Why Rebalancing is Important

Rebalancing ensures that your investments stay aligned with your financial goals and risk tolerance. Over time, some funds may perform better than others. This can change the risk profile of your portfolio. For example, if equity funds grow faster, your portfolio might become more equity-heavy. This means more risk, especially if the market turns volatile.

Rebalancing helps in maintaining your desired asset allocation.

Assessing Your Current Asset Allocation

Start by reviewing the current allocation between equity, debt, and other asset classes in your portfolio. Compare this with your original investment strategy. Has the equity portion increased? Has the debt portion reduced? If yes, then your portfolio might have become riskier than you initially planned.

It’s essential to match your investment mix with your risk tolerance.

Steps to Rebalance Your Portfolio

If you find that your asset allocation has shifted, you can follow these steps to rebalance:

Evaluate Your Financial Goals: First, revisit your financial goals. Are they short-term, medium-term, or long-term? Ensure that your current portfolio aligns with these goals.

Determine the Desired Asset Allocation: Based on your goals, decide the ideal mix of equity and debt. For example, if you have a long-term horizon, you might want to keep a higher percentage in equity. If you are closer to your goal, you might want to shift more towards debt.

Sell Overweight Assets: If equity has grown more than debt, consider selling some equity funds. This helps in reducing the risk.

Invest in Underweight Assets: If your debt allocation is lower than desired, reinvest the proceeds into debt funds.

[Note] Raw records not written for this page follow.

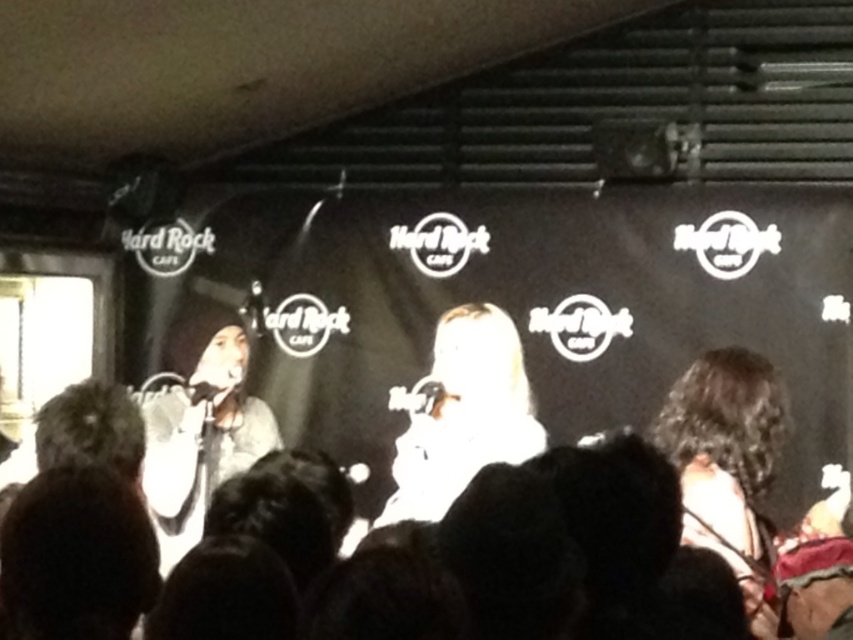 Does white matte microphone at center appear on the left side of matte black microphone at left?

Incorrect, white matte microphone at center is not on the left side of matte black microphone at left.

Does white matte microphone at center have a larger size compared to matte black microphone at left?

Incorrect, white matte microphone at center is not larger than matte black microphone at left.

Who is more distant from viewer, (427, 381) or (248, 413)?

The point (427, 381) is more distant.

What are the coordinates of `white matte microphone at center` in the screenshot? It's located at (462, 413).

Measure the distance from curly hair at right to white matte microphone at center.

curly hair at right is 29.60 inches away from white matte microphone at center.

Can you confirm if curly hair at right is wider than white matte microphone at center?

No, curly hair at right is not wider than white matte microphone at center.

Describe the element at coordinates (726, 458) in the screenshot. The height and width of the screenshot is (640, 853). I see `curly hair at right` at that location.

Locate an element on the screen. This screenshot has width=853, height=640. curly hair at right is located at coordinates (726, 458).

Is curly hair at right above matte black microphone at left?

Correct, curly hair at right is located above matte black microphone at left.

Who is higher up, curly hair at right or matte black microphone at left?

curly hair at right

Does point (788, 417) lie behind point (169, 506)?

No, it is in front of (169, 506).

This screenshot has height=640, width=853. Find the location of `curly hair at right`. curly hair at right is located at coordinates (726, 458). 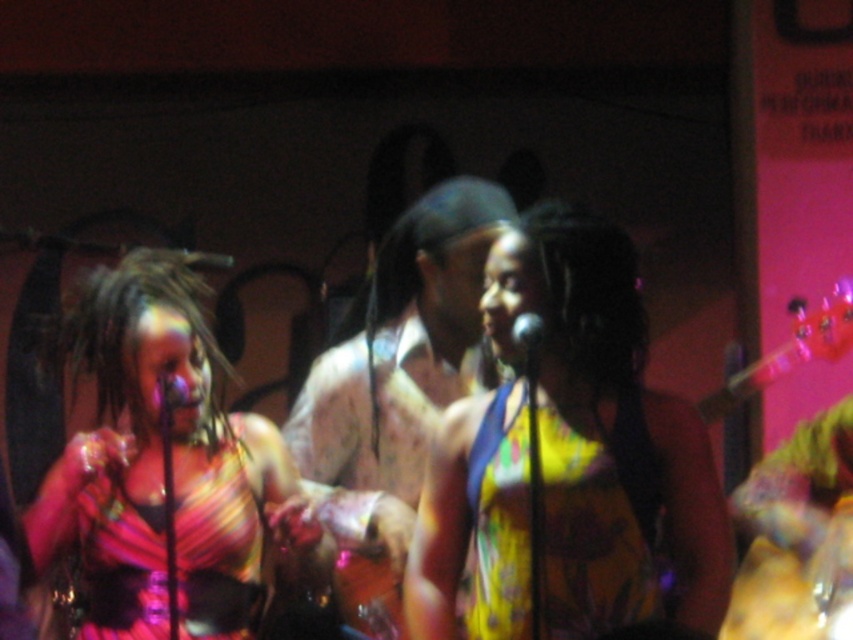 Between patterned fabric shirt at center and multicolored satin dress at center, which one appears on the left side from the viewer's perspective?

From the viewer's perspective, multicolored satin dress at center appears more on the left side.

Does patterned fabric shirt at center have a lesser width compared to multicolored satin dress at center?

Incorrect, patterned fabric shirt at center's width is not less than multicolored satin dress at center's.

The width and height of the screenshot is (853, 640). What are the coordinates of `patterned fabric shirt at center` in the screenshot? It's located at (396, 385).

Between multicolored satin dress at center and yellow printed fabric dress at center, which one is positioned lower?

Positioned lower is multicolored satin dress at center.

Which of these two, multicolored satin dress at center or yellow printed fabric dress at center, stands shorter?

With less height is yellow printed fabric dress at center.

Is point (193, 547) more distant than point (648, 588)?

Yes.

This screenshot has height=640, width=853. In order to click on multicolored satin dress at center in this screenshot , I will do `click(219, 552)`.

Does patterned fabric shirt at center appear on the right side of yellow printed fabric dress at center?

No, patterned fabric shirt at center is not to the right of yellow printed fabric dress at center.

Does patterned fabric shirt at center appear under yellow printed fabric dress at center?

No.

Identify the location of patterned fabric shirt at center. (396, 385). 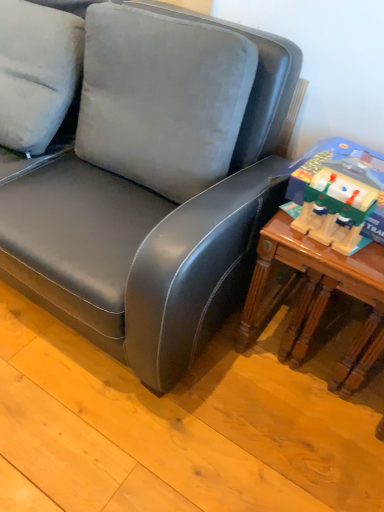 Locate an element on the screen. vacant area that is in front of wooden table at right is located at coordinates (283, 450). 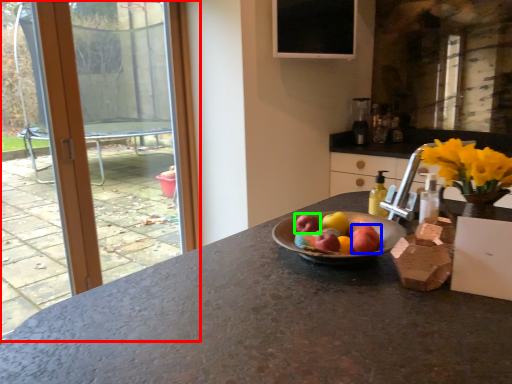 Question: Based on their relative distances, which object is nearer to window (highlighted by a red box)? Choose from apple (highlighted by a blue box) and apple (highlighted by a green box).

Choices:
 (A) apple
 (B) apple

Answer: (B) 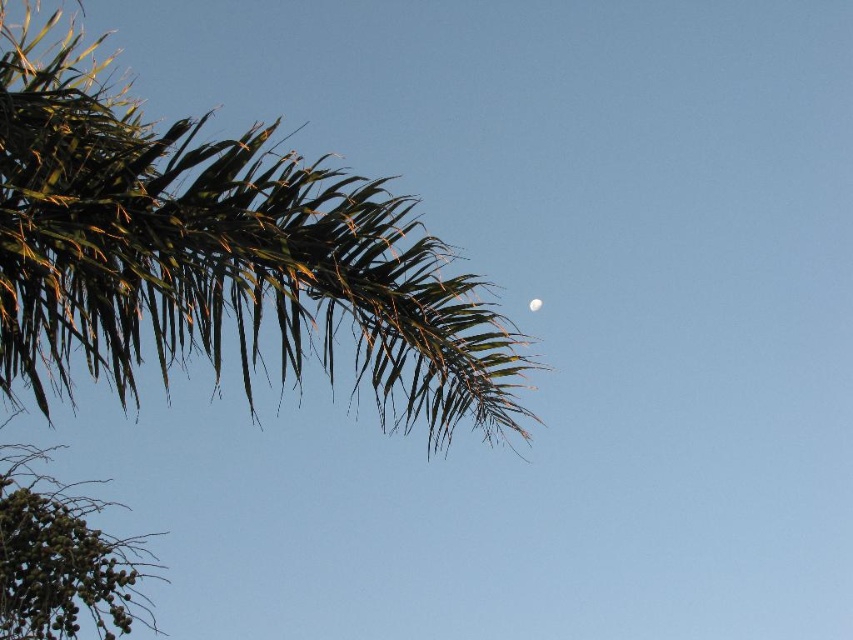 Question: Where is green leafy palm at upper left located in relation to white glossy moon at upper center in the image?

Choices:
 (A) right
 (B) left

Answer: (B)

Question: Is green leafy palm at upper left to the right of white glossy moon at upper center from the viewer's perspective?

Choices:
 (A) no
 (B) yes

Answer: (A)

Question: Which object appears closest to the camera in this image?

Choices:
 (A) green leafy palm at upper left
 (B) white glossy moon at upper center

Answer: (A)

Question: Does green leafy palm at upper left have a larger size compared to white glossy moon at upper center?

Choices:
 (A) no
 (B) yes

Answer: (B)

This helps in stabilising your portfolio.

Frequency of Rebalancing

Rebalancing is not something you need to do frequently. Typically, it’s advisable to review and rebalance your portfolio once a year. However, if there are significant market movements, you might want to consider doing it sooner.

Remember, rebalancing too often can lead to unnecessary transaction costs and taxes.

Tax Implications of Rebalancing

When you sell mutual funds to rebalance, be aware of the tax implications. Equity funds held for less than one year attract short-term capital gains tax at 15%. If held for more than one year, long-term capital gains above Rs. 1 lakh are taxed at 10%. For debt funds, short-term capital gains are added to your income and taxed at your applicable slab rate. Long-term capital gains are taxed at 20% with indexation.

Rebalancing should be done with a focus on minimising tax liability.

The Importance of Professional Guidance

It’s commendable that you are thinking about rebalancing. However, the process can be complex. Consulting a certified financial planner (CFP) can be beneficial. They can provide a detailed analysis of your portfolio and suggest the best course of action. A CFP will ensure that your portfolio remains aligned with your financial goals and risk tolerance.

Professional advice adds value by tailoring strategies to your specific needs.

Disadvantages of Direct Funds

If you are investing in direct mutual funds, you may save on the expense ratio. However, direct funds require you to make decisions on your own. This can be challenging if you lack the expertise. A certified financial planner can guide you with regular funds, ensuring that your investments are well-managed and aligned with your goals.

Regular funds through a CFP offer ongoing advice and support.

Why Actively Managed Funds Are Better

Index funds and ETFs might seem attractive due to lower costs. However, they only track the market and do not aim to outperform it. In contrast, actively managed funds have the potential to generate higher returns, especially in a dynamic market. Fund managers make decisions based on market conditions, which can lead to better outcomes.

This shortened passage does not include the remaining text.